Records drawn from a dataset
+===+
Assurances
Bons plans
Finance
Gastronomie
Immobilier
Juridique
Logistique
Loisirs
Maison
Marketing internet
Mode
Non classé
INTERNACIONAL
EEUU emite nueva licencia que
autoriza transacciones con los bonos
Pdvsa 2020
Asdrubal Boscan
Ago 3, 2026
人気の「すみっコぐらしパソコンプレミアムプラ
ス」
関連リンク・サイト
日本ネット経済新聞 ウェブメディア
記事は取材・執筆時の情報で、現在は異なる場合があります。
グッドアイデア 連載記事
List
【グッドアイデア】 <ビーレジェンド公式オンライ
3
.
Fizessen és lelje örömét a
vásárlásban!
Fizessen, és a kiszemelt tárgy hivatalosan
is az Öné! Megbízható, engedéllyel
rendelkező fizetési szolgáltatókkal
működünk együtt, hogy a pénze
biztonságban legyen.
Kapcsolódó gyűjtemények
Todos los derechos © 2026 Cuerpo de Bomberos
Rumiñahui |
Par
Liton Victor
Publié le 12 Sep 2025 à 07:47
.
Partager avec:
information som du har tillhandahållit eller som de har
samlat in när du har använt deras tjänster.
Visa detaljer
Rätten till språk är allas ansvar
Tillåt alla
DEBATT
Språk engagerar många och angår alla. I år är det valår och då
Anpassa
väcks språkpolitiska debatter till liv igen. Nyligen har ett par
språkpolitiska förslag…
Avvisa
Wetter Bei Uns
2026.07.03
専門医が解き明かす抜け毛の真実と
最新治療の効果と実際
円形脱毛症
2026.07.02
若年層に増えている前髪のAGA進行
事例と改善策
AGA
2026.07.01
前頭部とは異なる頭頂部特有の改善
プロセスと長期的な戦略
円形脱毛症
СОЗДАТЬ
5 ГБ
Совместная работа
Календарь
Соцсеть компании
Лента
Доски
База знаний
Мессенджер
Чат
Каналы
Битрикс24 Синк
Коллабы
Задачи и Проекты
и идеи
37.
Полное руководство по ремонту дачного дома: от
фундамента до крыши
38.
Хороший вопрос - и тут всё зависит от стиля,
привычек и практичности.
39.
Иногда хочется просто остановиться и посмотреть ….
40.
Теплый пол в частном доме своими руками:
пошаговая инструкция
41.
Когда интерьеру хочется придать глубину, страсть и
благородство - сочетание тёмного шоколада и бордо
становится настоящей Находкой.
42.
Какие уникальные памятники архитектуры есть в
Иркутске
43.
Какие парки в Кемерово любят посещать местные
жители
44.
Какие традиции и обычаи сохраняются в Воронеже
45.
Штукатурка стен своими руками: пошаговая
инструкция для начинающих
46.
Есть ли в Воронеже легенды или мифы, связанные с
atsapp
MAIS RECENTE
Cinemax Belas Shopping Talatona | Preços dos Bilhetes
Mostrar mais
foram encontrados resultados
+===+
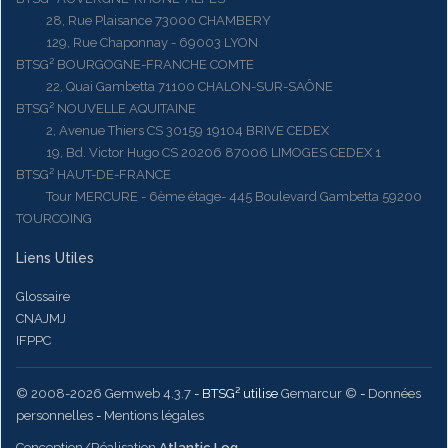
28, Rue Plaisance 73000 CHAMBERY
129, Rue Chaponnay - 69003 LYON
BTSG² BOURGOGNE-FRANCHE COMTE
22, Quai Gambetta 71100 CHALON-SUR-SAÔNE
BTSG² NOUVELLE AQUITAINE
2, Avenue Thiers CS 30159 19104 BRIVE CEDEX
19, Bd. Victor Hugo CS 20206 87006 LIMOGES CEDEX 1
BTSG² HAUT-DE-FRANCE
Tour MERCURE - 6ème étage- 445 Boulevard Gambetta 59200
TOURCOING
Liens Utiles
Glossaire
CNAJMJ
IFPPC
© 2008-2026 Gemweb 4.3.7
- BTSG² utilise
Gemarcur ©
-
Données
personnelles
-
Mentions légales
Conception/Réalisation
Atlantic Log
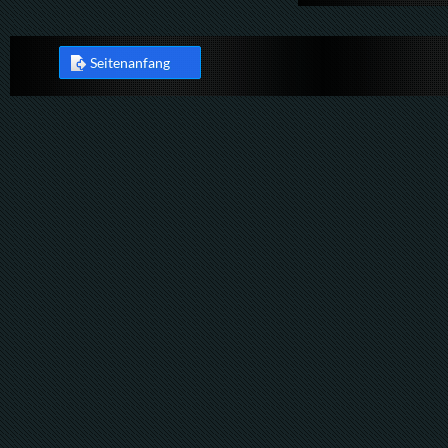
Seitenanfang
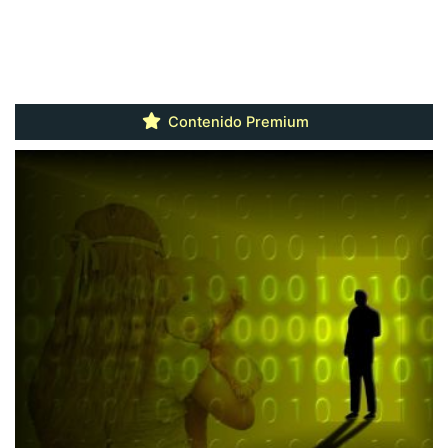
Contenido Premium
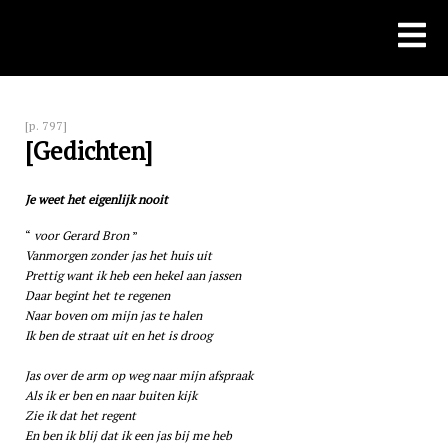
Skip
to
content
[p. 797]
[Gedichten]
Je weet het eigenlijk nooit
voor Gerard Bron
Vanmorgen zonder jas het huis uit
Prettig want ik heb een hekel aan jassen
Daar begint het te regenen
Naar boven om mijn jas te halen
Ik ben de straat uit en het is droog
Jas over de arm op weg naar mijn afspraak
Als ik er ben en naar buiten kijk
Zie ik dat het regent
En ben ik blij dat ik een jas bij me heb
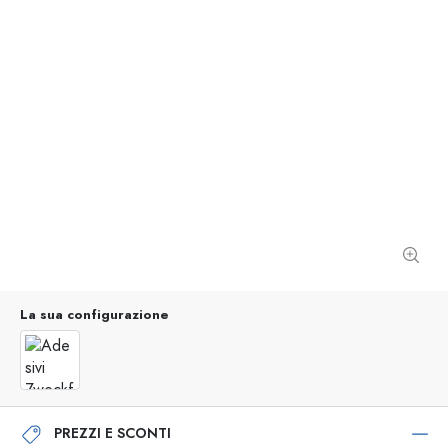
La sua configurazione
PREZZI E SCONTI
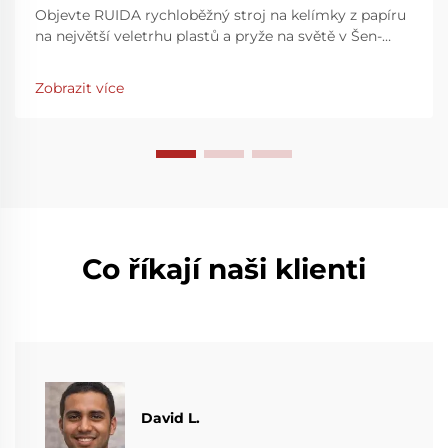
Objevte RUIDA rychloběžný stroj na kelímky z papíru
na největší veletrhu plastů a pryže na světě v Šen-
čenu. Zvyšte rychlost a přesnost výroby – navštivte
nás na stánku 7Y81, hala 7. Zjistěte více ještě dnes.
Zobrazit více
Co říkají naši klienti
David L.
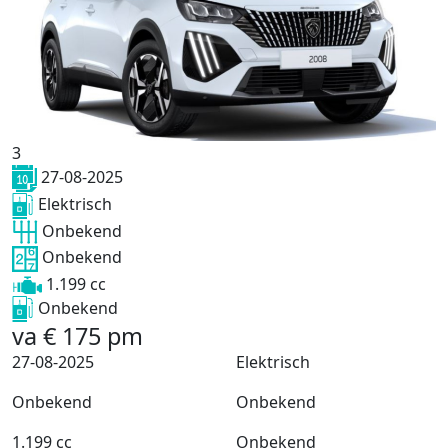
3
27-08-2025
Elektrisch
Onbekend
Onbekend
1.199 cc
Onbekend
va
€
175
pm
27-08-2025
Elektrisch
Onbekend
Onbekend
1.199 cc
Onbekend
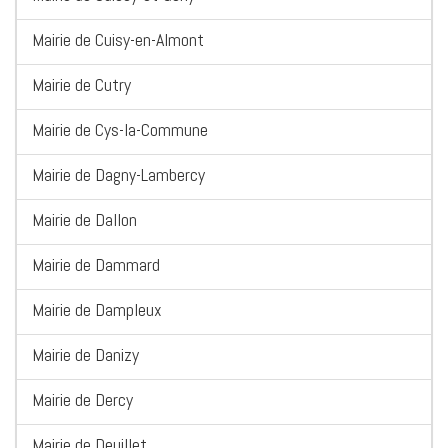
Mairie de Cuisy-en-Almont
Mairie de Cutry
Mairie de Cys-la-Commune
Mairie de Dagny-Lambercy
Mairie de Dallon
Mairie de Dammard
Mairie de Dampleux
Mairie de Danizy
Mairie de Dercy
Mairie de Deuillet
+===+
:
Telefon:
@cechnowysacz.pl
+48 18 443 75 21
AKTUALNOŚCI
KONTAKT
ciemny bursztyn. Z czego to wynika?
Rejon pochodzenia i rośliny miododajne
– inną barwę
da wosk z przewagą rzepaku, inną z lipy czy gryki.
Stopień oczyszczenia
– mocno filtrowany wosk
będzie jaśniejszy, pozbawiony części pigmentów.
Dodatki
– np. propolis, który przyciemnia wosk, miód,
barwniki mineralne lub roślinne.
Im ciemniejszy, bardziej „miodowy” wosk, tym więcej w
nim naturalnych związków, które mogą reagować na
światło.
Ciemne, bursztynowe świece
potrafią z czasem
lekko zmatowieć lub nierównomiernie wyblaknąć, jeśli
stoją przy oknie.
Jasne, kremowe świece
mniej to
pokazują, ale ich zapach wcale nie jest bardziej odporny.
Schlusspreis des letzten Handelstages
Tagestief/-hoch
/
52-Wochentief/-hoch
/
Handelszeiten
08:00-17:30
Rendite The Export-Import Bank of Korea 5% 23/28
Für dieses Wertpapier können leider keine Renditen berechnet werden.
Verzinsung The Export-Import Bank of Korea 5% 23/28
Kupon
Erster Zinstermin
+===+
**PROMPT**
Please make an exact copy of the lines above from the line with "前頭部とは異なる頭頂部特有の改善" through the line with "привычек и практичности.", both ends included.

**OUTPUT BELOW**
前頭部とは異なる頭頂部特有の改善
プロセスと長期的な戦略
円形脱毛症
СОЗДАТЬ
5 ГБ
Совместная работа
Календарь
Соцсеть компании
Лента
Доски
База знаний
Мессенджер
Чат
Каналы
Битрикс24 Синк
Коллабы
Задачи и Проекты
и идеи
37.
Полное руководство по ремонту дачного дома: от
фундамента до крыши
38.
Хороший вопрос - и тут всё зависит от стиля,
привычек и практичности.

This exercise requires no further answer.